Alvin mengatakan harga jagung di Indonesia telah menembus Rp 6.000 per kilogram pada kuartal ketiga tahun ini. Menurutnya, angka tersebut setara dengan 150% lebih tinggi dari harga jagung yang datang dari Amerika Serikat.
Dia menjelaskan tingginya harga jagung di dalam negeri merupakan dampak dari ditutupnya keran impor jagung oleh pemerintah. Langkah tersebut diambil untuk melindungi petani jagung nasional, namun membuat peternak ayam di Indonesia harus menikmati harga pakan yang tinggi.
"Peniadaan hambatan non tarif akan membuka keran impor jagung dari Amerika Serikat dan membuat disparitas antara harga jagung Indonesia dan Amerika Serikat berkurang. Sebab, Amerika Serikat merupakan produsen jagung terbesar dunia. Hal ini akan menguntungkan bagi peternak ayam di Indonesia," katanya.
Petani Jagung Indonesia Khawatir Rugi
Di sisi lain, Asosiasi Petani Jagung Indonesia (APJI) mempertanyakan arah visi ketahanan pangan nasional menyusul kebijakan pembebasan bea masuk terhadap jagung asal Amerika Serikat. Langkah ini dinilai merugikan petani lokal dan dapat membuat mereka berhenti menanam jagung.
Ketua Umum APJI, Solahuddin menyebut rata-rata harga pokok produksi (HPP) jagung di dalam negeri berkisar Rp 4.000 hingga Rp 4.500 per kilogram. Sementara itu, jagung dari Negeri Paman Sam dijual sekitar Rp 3.500 per kg.
"Harga jagung di dalam negeri pasti akan turun menjadi Rp 3.700 per kg kalau jagung asal AS banyak di pasar. Masa petani masih mau tanam jagung wong jelas akan merugi. Pembebasan bea masuk jagung dari AS akan membahayakan keberlanjutan pangan kita," kata Solahuddin kepada Katadata.co.id, Kamis (31/7).
Menurutnya, daya saing jagung nasional masih kalah jauh dari produk impor karena tiga faktor utama yaitu efisiensi lahan, mekanisasi pertanian, dan keunggulan benih.
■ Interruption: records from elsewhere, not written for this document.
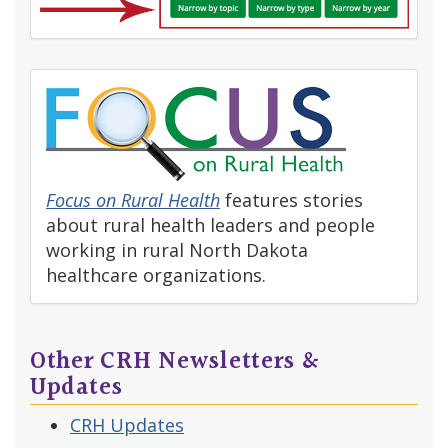
Focus on Rural Health
features stories
about rural health leaders and people
working in rural North Dakota
healthcare organizations.
Other CRH Newsletters &
Updates
CRH Updates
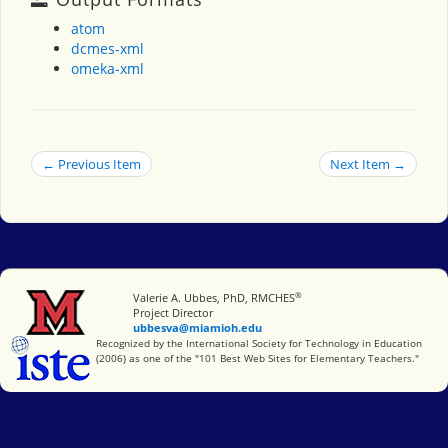
atom
dcmes-xml
omeka-xml
← Previous Item
Next Item →
®
Miami University
Valerie A. Ubbes, PhD, RMCHES
Project Director
ubbesva@miamioh.edu
International Society for Technology in Education
Recognized by the International Society for Technology in Education
(2006) as one of the "101 Best Web Sites for Elementary Teachers."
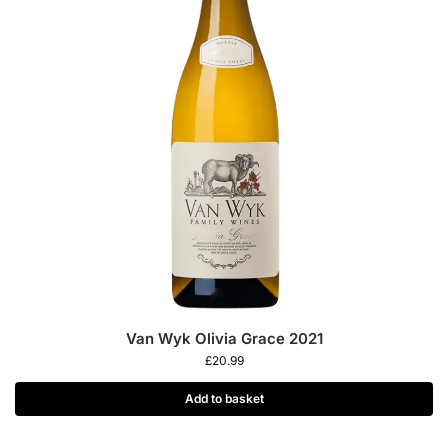
Van Wyk Olivia Grace 2021
£
20.99
Add to basket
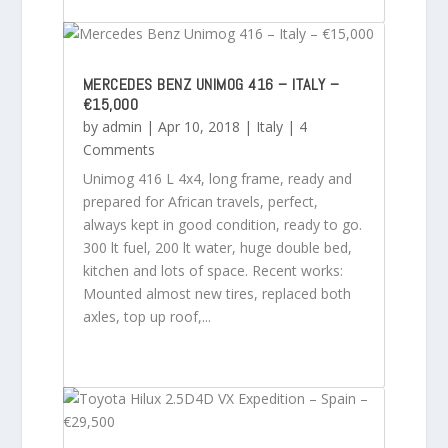
MERCEDES BENZ UNIMOG 416 – ITALY –
€15,000
by
admin
|
Apr 10, 2018
|
Italy
| 4
Comments
Unimog 416 L 4x4, long frame, ready and
prepared for African travels, perfect,
always kept in good condition, ready to go.
300 lt fuel, 200 lt water, huge double bed,
kitchen and lots of space. Recent works:
Mounted almost new tires, replaced both
axles, top up roof,...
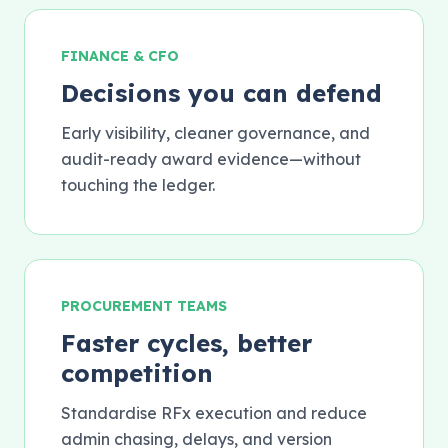
FINANCE & CFO
Decisions you can defend
Early visibility, cleaner governance, and
audit-ready award evidence—without
touching the ledger.
PROCUREMENT TEAMS
Faster cycles, better
competition
Standardise RFx execution and reduce
admin chasing, delays, and version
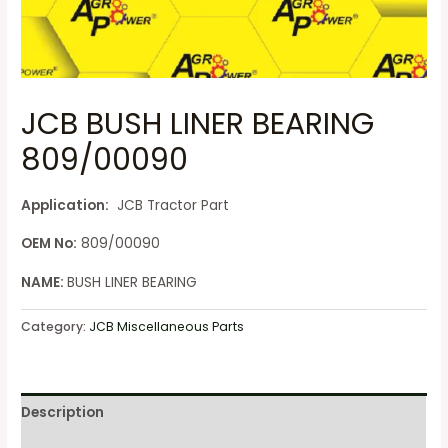
JCB BUSH LINER BEARING
809/00090
Application:
JCB Tractor Part
OEM No:
809/00090
NAME:
BUSH LINER BEARING
Category:
JCB Miscellaneous Parts
Description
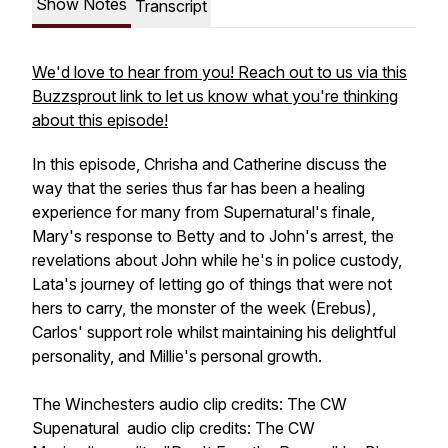
Show Notes
Transcript
We'd love to hear from you! Reach out to us via this
Buzzsprout link to let us know what you're thinking
about this episode!
In this episode, Chrisha and Catherine discuss the
way that the series thus far has been a healing
experience for many from
Supernatural
's finale,
Mary's response to Betty and to John's arrest, the
revelations about John while he's in police custody,
Lata's journey of letting go of things that were not
hers to carry, the monster of the week (Erebus),
Carlos' support role whilst maintaining his delightful
personality, and Millie's personal growth.
The Winchesters
audio clip credits: The CW
Supenatural
audio clip credits: The CW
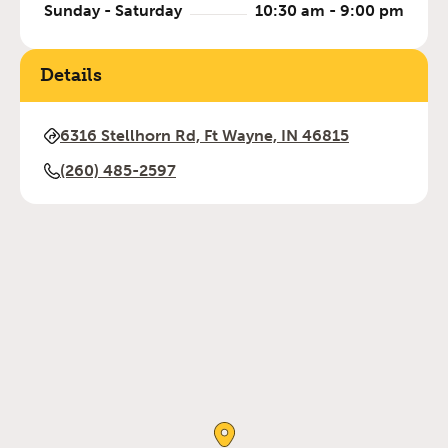
Sunday - Saturday
10:30 am - 9:00 pm
Details
6316 Stellhorn Rd, Ft Wayne, IN 46815
(260) 485-2597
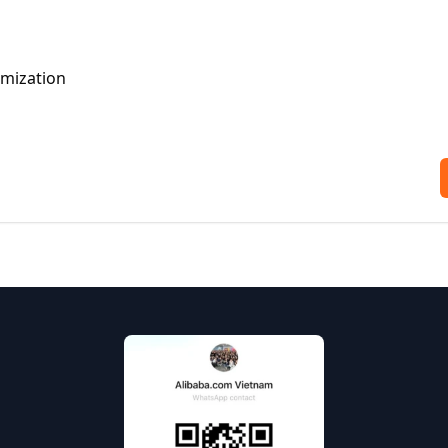
omization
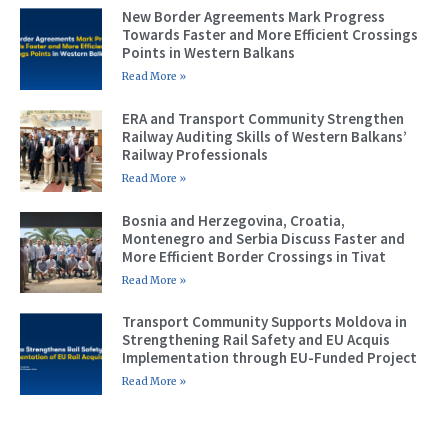
New Border Agreements Mark Progress
Towards Faster and More Efficient Crossings
Points in Western Balkans
Read More »
ERA and Transport Community Strengthen
Railway Auditing Skills of Western Balkans’
Railway Professionals
Read More »
Bosnia and Herzegovina, Croatia,
Montenegro and Serbia Discuss Faster and
More Efficient Border Crossings in Tivat
Read More »
Transport Community Supports Moldova in
Strengthening Rail Safety and EU Acquis
Implementation through EU-Funded Project
Read More »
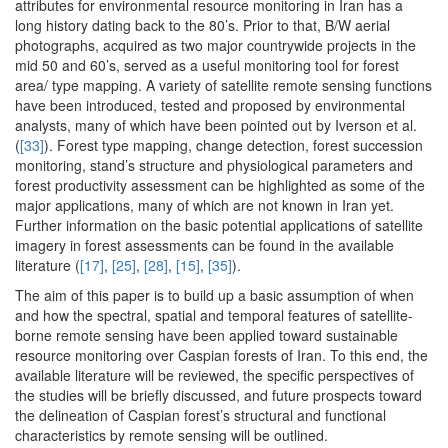
attributes for environmental resource monitoring in Iran has a
long history dating back to the 80’s. Prior to that, B/W aerial
photographs, acquired as two major countrywide projects in the
mid 50 and 60’s, served as a useful monitoring tool for forest
area/ type mapping. A variety of satellite remote sensing functions
have been introduced, tested and proposed by environmental
analysts, many of which have been pointed out by Iverson et al.
(
[33]
). Forest type mapping, change detection, forest succession
monitoring, stand’s structure and physiological parameters and
forest productivity assessment can be highlighted as some of the
major applications, many of which are not known in Iran yet.
Further information on the basic potential applications of satellite
imagery in forest assessments can be found in the available
literature (
[17]
,
[25]
,
[28]
,
[15]
,
[35]
).
The aim of this paper is to build up a basic assumption of when
and how the spectral, spatial and temporal features of satellite-
borne remote sensing have been applied toward sustainable
resource monitoring over Caspian forests of Iran. To this end, the
available literature will be reviewed, the specific perspectives of
the studies will be briefly discussed, and future prospects toward
the delineation of Caspian forest’s structural and functional
characteristics by remote sensing will be outlined.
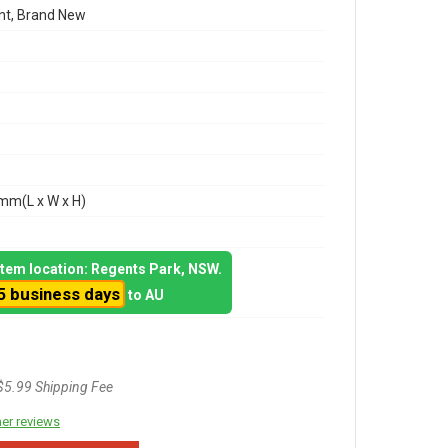
t, Brand New
m(L x W x H)
 item location: Regents Park, NSW.
5 business days
to AU
$5.99 Shipping Fee
er reviews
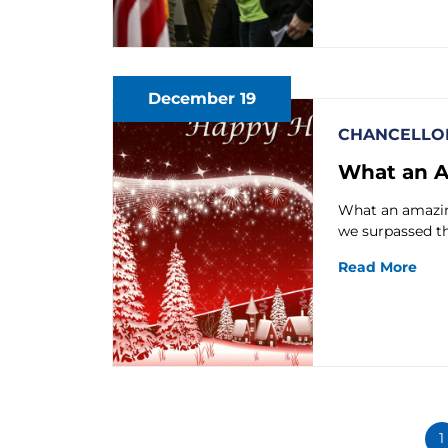
December 19
CHANCELLOR
What an A
What an amazing
we surpassed t
Read More
1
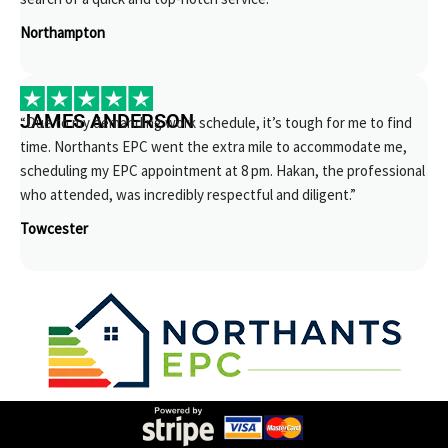
Northampton
JAMES ANDERSON
“Due to my demanding work schedule, it’s tough for me to find
time. Northants EPC went the extra mile to accommodate me,
scheduling my EPC appointment at 8 pm. Hakan, the professional
who attended, was incredibly respectful and diligent.”
Towcester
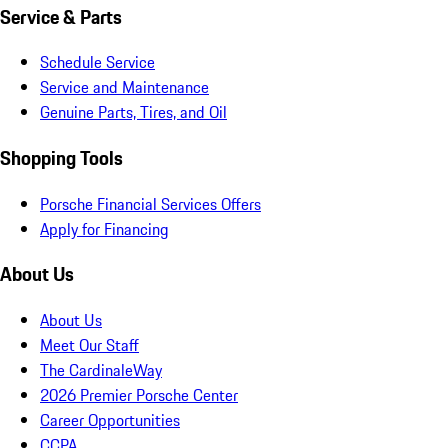
Service & Parts
Schedule Service
Service and Maintenance
Genuine Parts, Tires, and Oil
Shopping Tools
Porsche Financial Services Offers
Apply for Financing
About Us
About Us
Meet Our Staff
The CardinaleWay
2026 Premier Porsche Center
Career Opportunities
CCPA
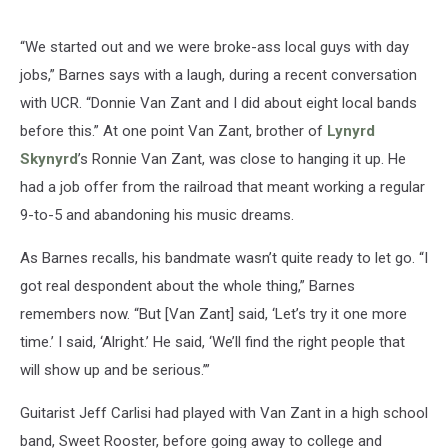
“We started out and we were broke-ass local guys with day
jobs,” Barnes says with a laugh, during a recent conversation
with UCR. “Donnie Van Zant and I did about eight local bands
before this.” At one point Van Zant, brother of
Lynyrd
Skynyrd
’s Ronnie Van Zant, was close to hanging it up. He
had a job offer from the railroad that meant working a regular
9-to-5 and abandoning his music dreams.
As Barnes recalls, his bandmate wasn’t quite ready to let go. “I
got real despondent about the whole thing,” Barnes
remembers now. “But [Van Zant] said, ‘Let’s try it one more
time.’ I said, ‘Alright.’ He said, ‘We’ll find the right people that
will show up and be serious.’”
Guitarist Jeff Carlisi had played with Van Zant in a high school
band, Sweet Rooster, before going away to college and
Mayoritas petani jagung lokal hanya mengelola lahan sempit, rata-rata 0,4 hektare. Sebaliknya, petani kecil di AS mampu menggarap lahan seluas 200 hektare. Dari sisi mekanisasi, satu petani di AS bisa memanen 90 hektare dalam satu hari
Sementara itu, 20 petani jagung di dalam negeri belum tentu dapat memanen lahan seluas 10 hektare dalam satu hari. Ia juga menyoroti penggunaan teknologi canggih dalam produksi jagung di AS.
"Belum lagi mereka menggunakan benih berteknologi tinggi yang telah mendapatkan perlakuan rekayasa genetik melalui teknologi nano," katanya.